Retro-2 is a selective inhibitor of retrograde protein trafficking mediated by syntaxin-5 at the interface between the endosome and trans-Golgi network, with no discernable effects on other intracellular trafficking pathways. Retro-2 inhibits ebolavirus infection with an EC50 value of 12.2 μM and reduces ricin-induced toxicity by 2.7-fold when used at a concentration of 20 μM in HeLa cells. Retro-2 also blocks JC polyomavirus, BK polyomavirus, and SV40 infectivity in Vero green monkey kidney epithelial cells in vitro (EC50s = 28.4, 61.2, and 58.6 μM, respectively). In mouse models, Retro-2 improves survival and reduces symptoms following infection with Shiga toxin-producing E. coli when administered at a dose of 100 mg/kg and protects against ricin challenge when administered prophylactically at a dose of 2 mg/kg.

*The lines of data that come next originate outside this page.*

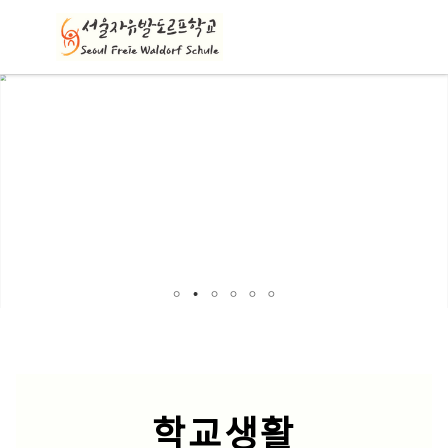
메
뉴
학교생활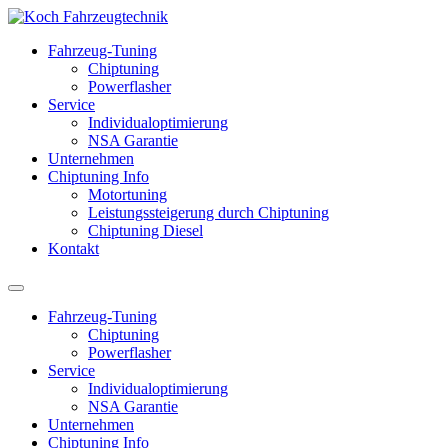
Fahrzeug-Tuning
Chiptuning
Powerflasher
Service
Individualoptimierung
NSA Garantie
Unternehmen
Chiptuning Info
Motortuning
Leistungssteigerung durch Chiptuning
Chiptuning Diesel
Kontakt
Fahrzeug-Tuning
Chiptuning
Powerflasher
Service
Individualoptimierung
NSA Garantie
Unternehmen
Chiptuning Info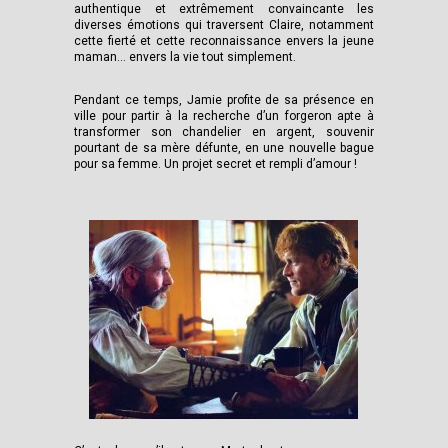
authentique et extrêmement convaincante les
diverses émotions qui traversent Claire, notamment
cette fierté et cette reconnaissance envers la jeune
maman… envers la vie tout simplement.
Pendant ce temps, Jamie profite de sa présence en
ville pour partir à la recherche d’un forgeron apte à
transformer son chandelier en argent, souvenir
pourtant de sa mère défunte, en une nouvelle bague
pour sa femme. Un projet secret et rempli d’amour !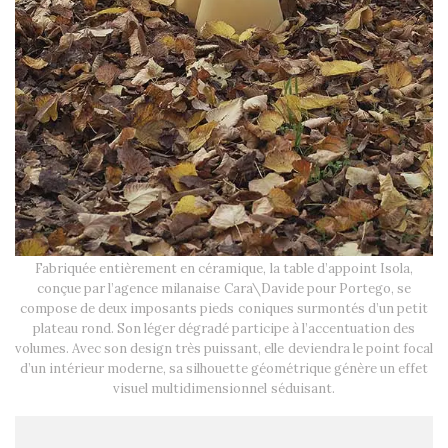
Fabriquée entièrement en céramique, la table d’appoint Isola,
conçue par l’agence milanaise Cara\Davide pour Portego, se
compose de deux imposants pieds coniques surmontés d’un petit
plateau rond. Son léger dégradé participe à l’accentuation des
volumes. Avec son design très puissant, elle deviendra le point focal
d’un intérieur moderne, sa silhouette géométrique génère un effet
visuel multidimensionnel séduisant.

Retro-2 is an inhibitor of Ribosome-Inactivating Proteins (RIPs) as well as a blocker of Leishmania parasitophorous vacuoles (LPV) development.
Retro-2 is a non-toxic inhibitor of the endosome-to-Golgi retrograde transport that selectively protect cells from ricin, cholera toxin, and Shiga-like toxins, without affecting compartment morphology, endogenous retrograde cargos, or other trafficking steps.